AMERİKA’DA Merkez Bankası dünyanın benzerleri arasında “en bağımsız” olanıdır.
O kadar ki hem Cumhuriyetçi hem demokrat ikişer başkan zamanlarında 16 yıl görevde kalmış olan efsane Alan Greenspan anılarında şöyle anlatır: (Aklımda kaldığı kadarıyla yansıtayım.)

Ben Cumhuriyetçi Başkan Bush (Baba Bush) döneminde başkanlığa getirilmiştim.
Yeni başkan seçilen Demokrat Clinton ile devam edebilecek miydim?
İlk görüşmemiz yarım saat olarak planlanmıştı.
Clinton’la o yarım saat boyunca hiç iş konuşmadık.
Felsefe, sanat, tarih gibi konularda sohbet ettik.
İlginç bir adamdı.
Entelektüeldi.
Görüşmemiz iki saate sarktı.
Sonlarına doğru “göreve devam etmemi istediğini” söyledi.
Şaşırmıştım ama bana Merkez Bankası politikalarıyla ilgili tek kelime bile etmemiş olmasından etkilenmiştim.
“Yönlendirme” anlamına gelecek bir “imada” bile bulunmadı.
Görüşme bittikten sonra otomobilde “Bu adam ya müthiş zeki ve entelektüel ya da büyük artist” diye düşünüyordum.
.......................
BURADA bir saptama yapayım.
Amerika’da iktidarların (başkanların) tam bağımsız Merkez Bankası’na yönlendirici baskı yapmaları kesinlikle yasaktır.

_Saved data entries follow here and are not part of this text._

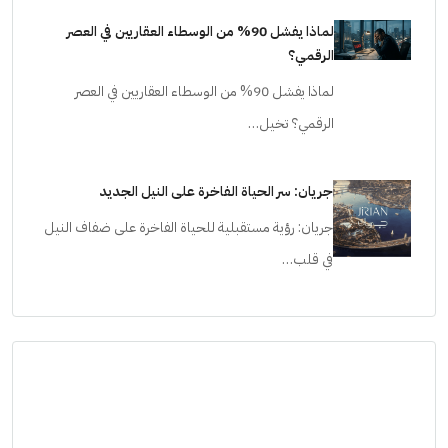
لماذا يفشل 90% من الوسطاء العقاريين في العصر
الرقمي؟
لماذا يفشل 90% من الوسطاء العقاريين في العصر
الرقمي؟ تخيل…
جريان: سر الحياة الفاخرة على النيل الجديد
جريان: رؤية مستقبلية للحياة الفاخرة على ضفاف النيل
في قلب…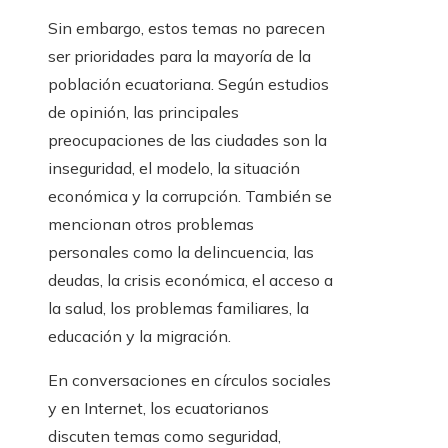
Sin embargo, estos temas no parecen
ser prioridades para la mayoría de la
población ecuatoriana. Según estudios
de opinión, las principales
preocupaciones de las ciudades son la
inseguridad, el modelo, la situación
económica y la corrupción. También se
mencionan otros problemas
personales como la delincuencia, las
deudas, la crisis económica, el acceso a
la salud, los problemas familiares, la
educación y la migración.
En conversaciones en círculos sociales
y en Internet, los ecuatorianos
discuten temas como seguridad,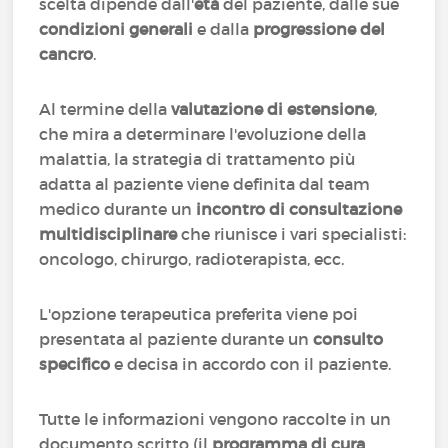
scelta dipende dall'
età
del paziente, dalle sue
condizioni generali
e dalla
progressione del
cancro
.
Al termine della
valutazione di estensione
,
che mira a determinare l'evoluzione della
malattia, la strategia di trattamento più
adatta al paziente viene definita dal team
medico durante un
incontro di consultazione
multidisciplinare
che riunisce i vari specialisti:
oncologo, chirurgo, radioterapista, ecc.
L'opzione terapeutica preferita viene poi
presentata al paziente durante un
consulto
specifico
e decisa in accordo con il paziente.
Tutte le informazioni vengono raccolte in un
documento scritto (il
programma di cura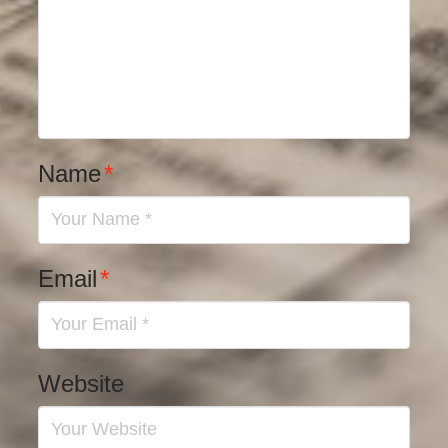
Name
*
Email
*
Website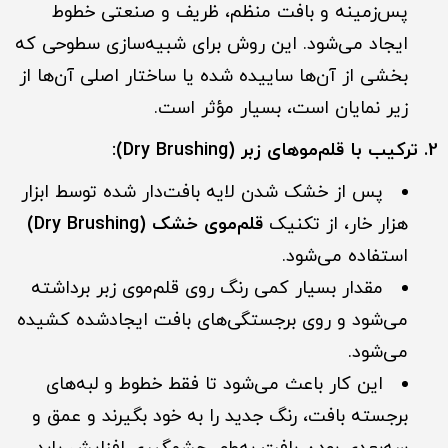
پس‌زمینه و بافت منظم، ظریف و صنعتی خطوط
ایجاد می‌شود. این روش برای شبیه‌سازی سطوحی که
بخشی از آن‌ها ساییده شده یا ساختار اصلی آن‌ها از
زیر نمایان است، بسیار مؤثر است.
2. ترکیب با قلم‌موهای زبر (Dry Brushing):
پس از خشک شدن لایه بافت‌دار شده توسط ابزار
هزار خار، از تکنیک
قلم‌موی خشک (Dry Brushing)
استفاده می‌شود.
مقدار بسیار کمی رنگ روی قلم‌موی زبر برداشته
می‌شود و روی برجستگی‌های بافت ایجادشده کشیده
می‌شود.
این کار باعث می‌شود تا فقط خطوط و لبه‌های
برجسته بافت، رنگ جدید را به خود بگیرند و عمق و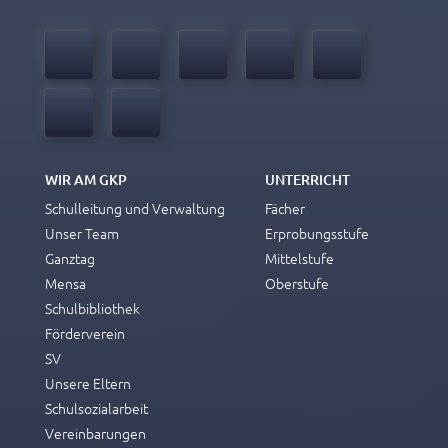
WIR AM GKP
UNTERRICHT
Schulleitung und Verwaltung
Fächer
Unser Team
Erprobungsstufe
Ganztag
Mittelstufe
Mensa
Oberstufe
Schulbibliothek
Förderverein
SV
Unsere Eltern
Schulsozialarbeit
Vereinbarungen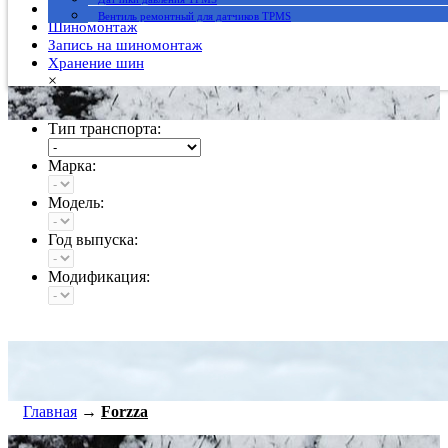
Гарантия
Вентиль ремонтный для датчиков TPMS
Шиномонтаж
Запись на шиномонтаж
Хранение шин
×
Тип транспорта:
Марка:
Модель:
Год выпуска:
Модификация:
Главная
→
Forzza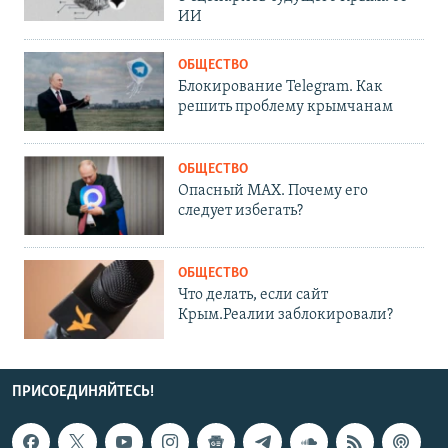
ИИ
ОБЩЕСТВО
Блокирование Telegram. Как
решить проблему крымчанам
ОБЩЕСТВО
Опасный MAX. Почему его
следует избегать?
ОБЩЕСТВО
Что делать, если сайт
Крым.Реалии заблокировали?
ПРИСОЕДИНЯЙТЕСЬ!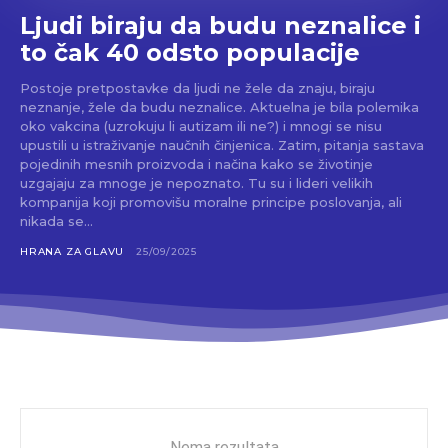
Ljudi biraju da budu neznalice i
to čak 40 odsto populacije
Postoje pretpostavke da ljudi ne žele da znaju, biraju
neznanje, žele da budu neznalice. Aktuelna je bila polemika
oko vakcina (uzrokuju li autizam ili ne?) i mnogi se nisu
upustili u istraživanje naučnih činjenica. Zatim, pitanja sastava
pojedinih mesnih proizvoda i načina kako se životinje
uzgajaju za mnoge je nepoznato. Tu su i lideri velikih
kompanija koji promovišu moralne principe poslovanja, ali
nikada se...
HRANA ZA GLAVU
25/09/2025
Nema rezultata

Böyle bir durumda Merkez Bankası başkanı kendisine baskı yapıldığını Senato’ya şikâyet edebilir.
Kıyamet kopar.
......................
ŞİMDİ yazının başındaki Saracoğlu’nun sözleriyle, Alan Greenspan’ın anıları arasında bir “çelişki” izlenimi almış olabilirsiniz.
İşte “hassas / altın ölçek” de budur.
“İktidarın politikalarını iyi gözlemek ve müdahale olmadan kendiliğinden o politikalarla mümkün olan uyumu gösterebilmek.”
4 isteniyorsa 2... 2 isteniyorsa 1 vermek... Ama “hiç vermemek” yok. Merkez Bankası bağımsızdır fakat iktidarla kavgalı olamaz.
İktidar da Merkez Bankası’nın politikalarına rest çekmez.
“Başkanlık sistemi” böyle “hassas dengelere” dayalıdır.